The latest Markit/CIPS UK Construction Purchasing Managers’ Index recorded its seventh monthly rise on the trot last month, raising spirits about prospects for the year ahead.
The index jumped to a six-year high of 62.6 in November from 59.4 in October – where any figure above 50 signals growth.
Construction buyers pointed to a steep and accelerated expansion of house building activity in November, with the rate of growth the fastest for 10 years.
Work on commercial construction projects also increased sharply during the latest survey period, and the rate of expansion was the steepest since September 2007. Civil engineering activity increased at a robust pace that was little-changed from that recorded in October.

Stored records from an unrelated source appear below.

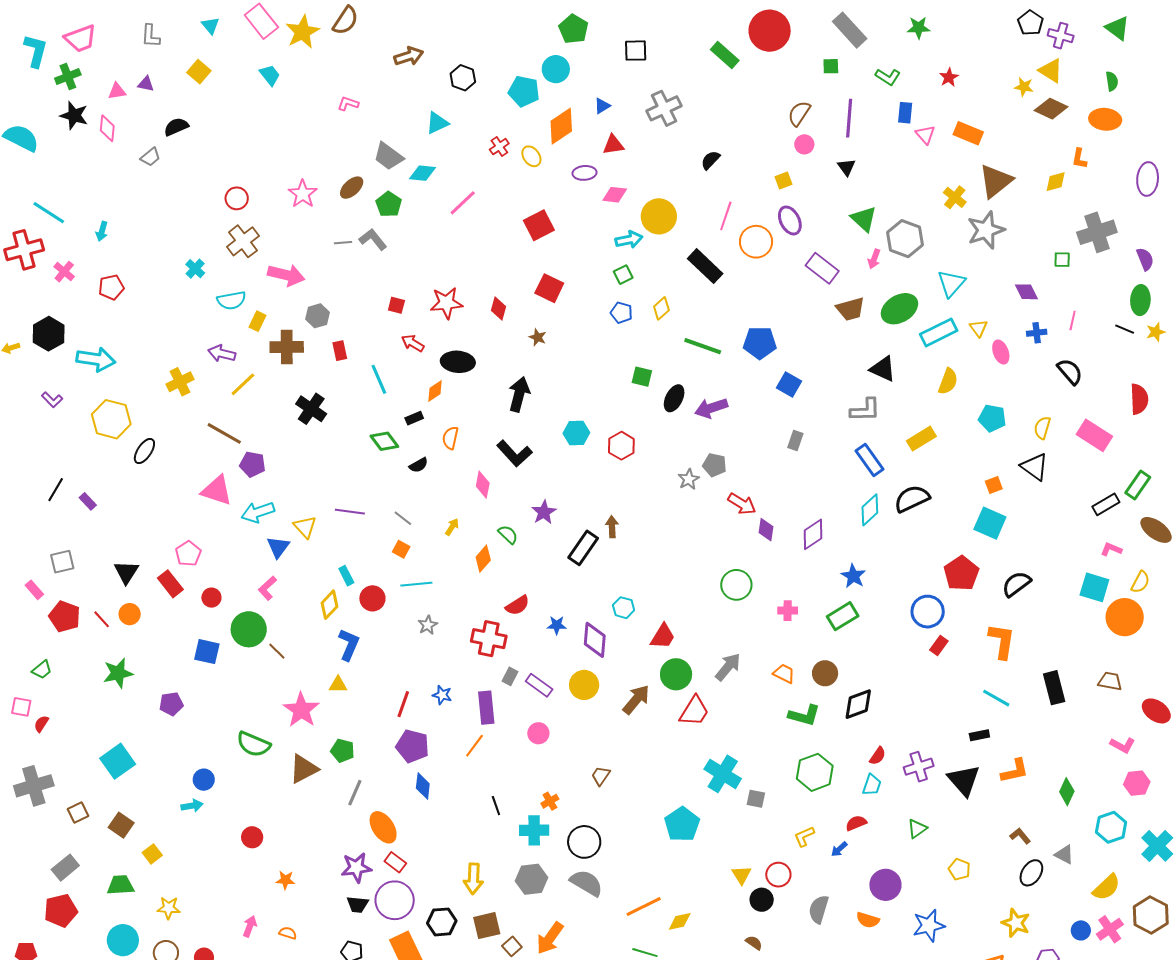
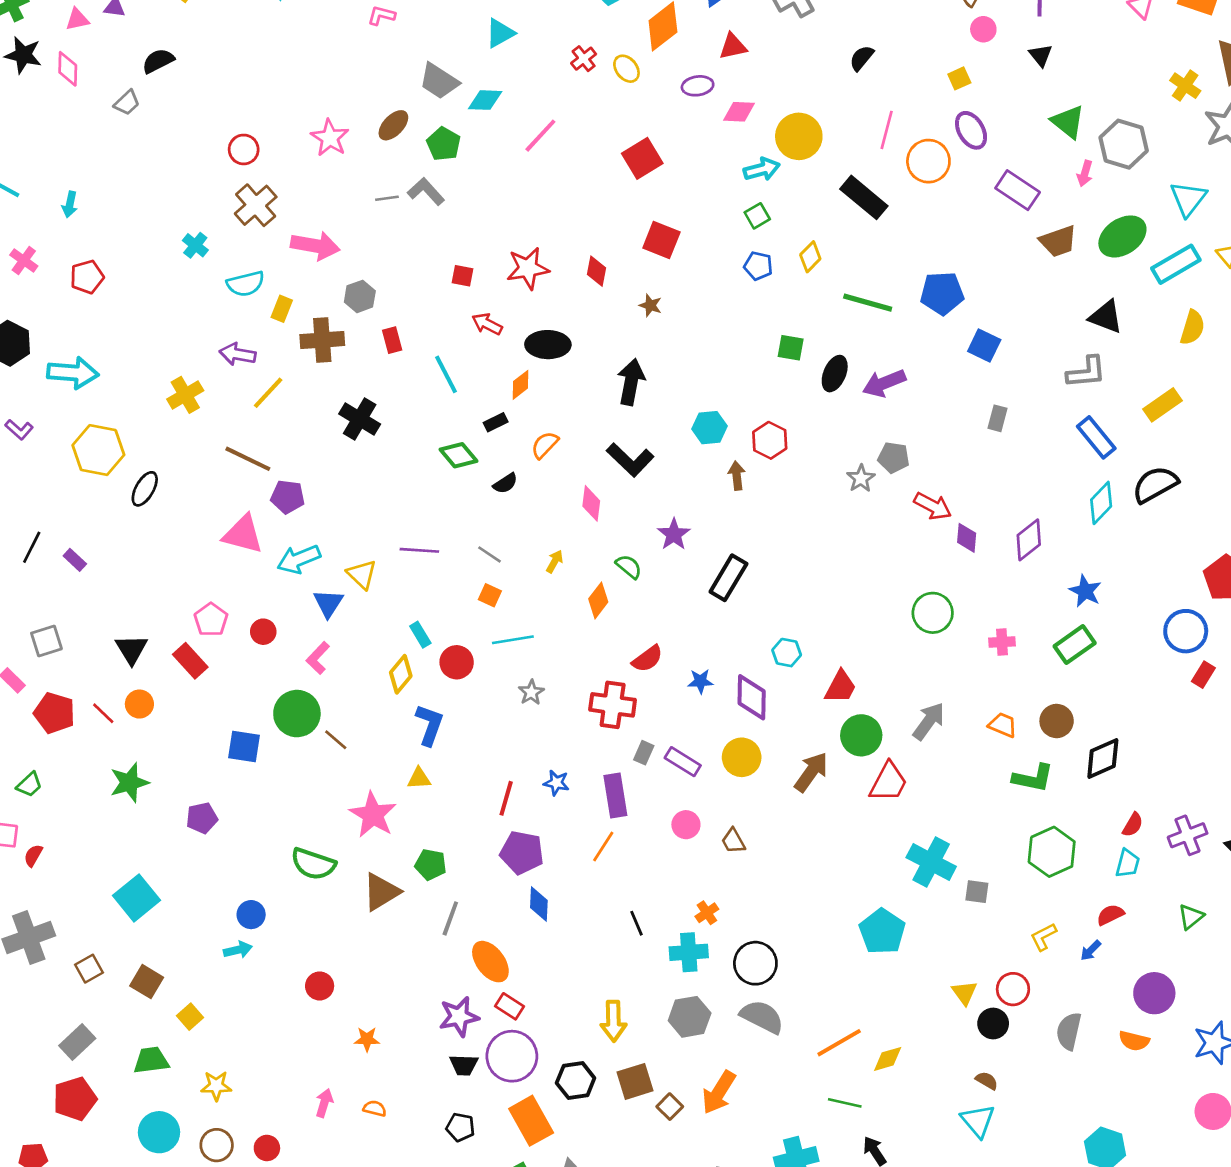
orange semicircle: (450, 438) -> (545, 445), turned 35
brown arrow: (612, 527) -> (737, 476), moved
red circle: (211, 598) -> (263, 632), moved
brown trapezoid: (601, 776) -> (733, 841), moved, turned -60

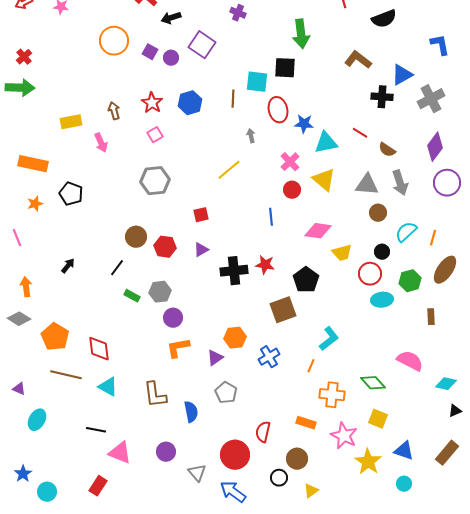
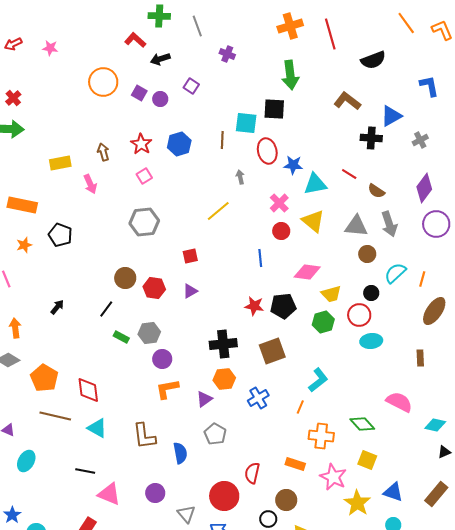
purple square: (202, 45) -> (191, 86), size x0.6
gray cross: (431, 99) -> (420, 140), size x0.6
black cross: (234, 271) -> (223, 344), moved
black pentagon: (306, 280) -> (283, 306), moved, turned 30
green hexagon: (410, 281) -> (323, 322), moved

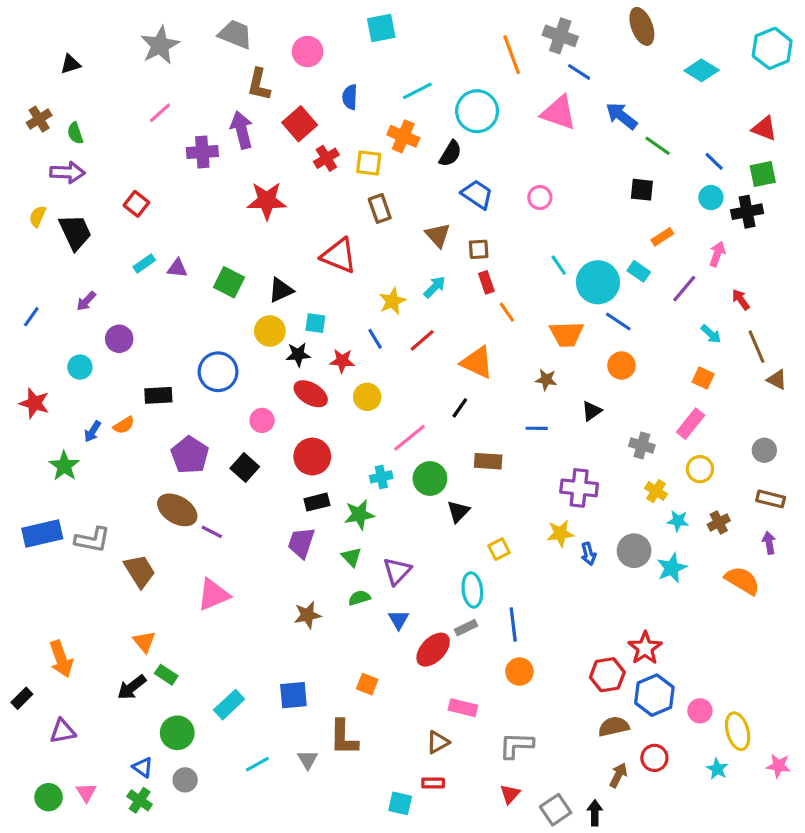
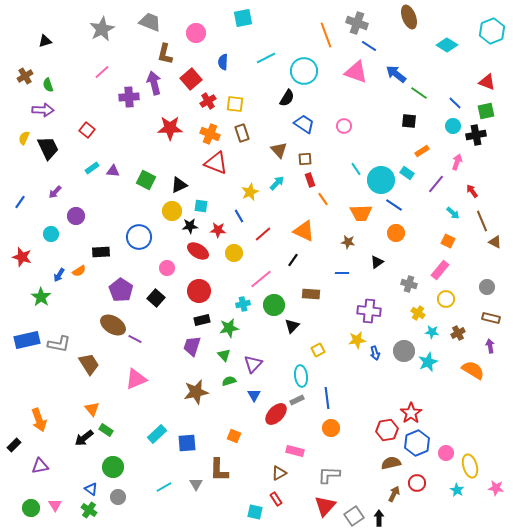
orange cross: (403, 136) -> (210, 134), moved
red line: (422, 340) -> (263, 234), moved
brown star: (308, 615) -> (196, 392), size x1.4
cyan rectangle: (229, 705) -> (157, 434), moved
red rectangle: (433, 783) -> (276, 499), turned 56
red triangle: (510, 794) -> (325, 506), size x1.6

David Noble, Chief Executive Officer at the Chartered Institute of Purchasing & Supply, said: “House building lived up to its new-found status as star performer in November with the steepest growth rates in 10 years, with commercial and civil engineering activity holding their ground too.
“Inevitably, business confidence continued to rise sharply, helping to boost spending across the industry heading into the festive season.
“This in turn contributed to a significant increase in workforce numbers, pointing to continued optimism and rising expectations for the future.
He cautioned: “As seen in previous months, suppliers are struggling to keep up with the sharp surge in demand; stocks are being squeezed and delivery times continue to lengthen. Along with increasing cost burdens, there are worries that this will have an impact on output.
“Despite this construction firms are confident this won’t hold them back in the New Year.”
Tim Moore, Senior Economist at Markit and author of the Markit/CIPS Construction PMI, said: “Construction growth is still coming from a low base as output levels rebound from a deep and protracted double-dip recession that only really ended this summer.
“Therefore, while construction’s current growth trajectory may be the steepest for over six years, there is still a huge loss of output to recoup before the sector reaches its pre-recession peak.
“Looking ahead, there are a number of positive signs that improvements in activity levels will be maintained, as job creation picked up again in November and confidence about the business outlook reached its highest level since September 2009.”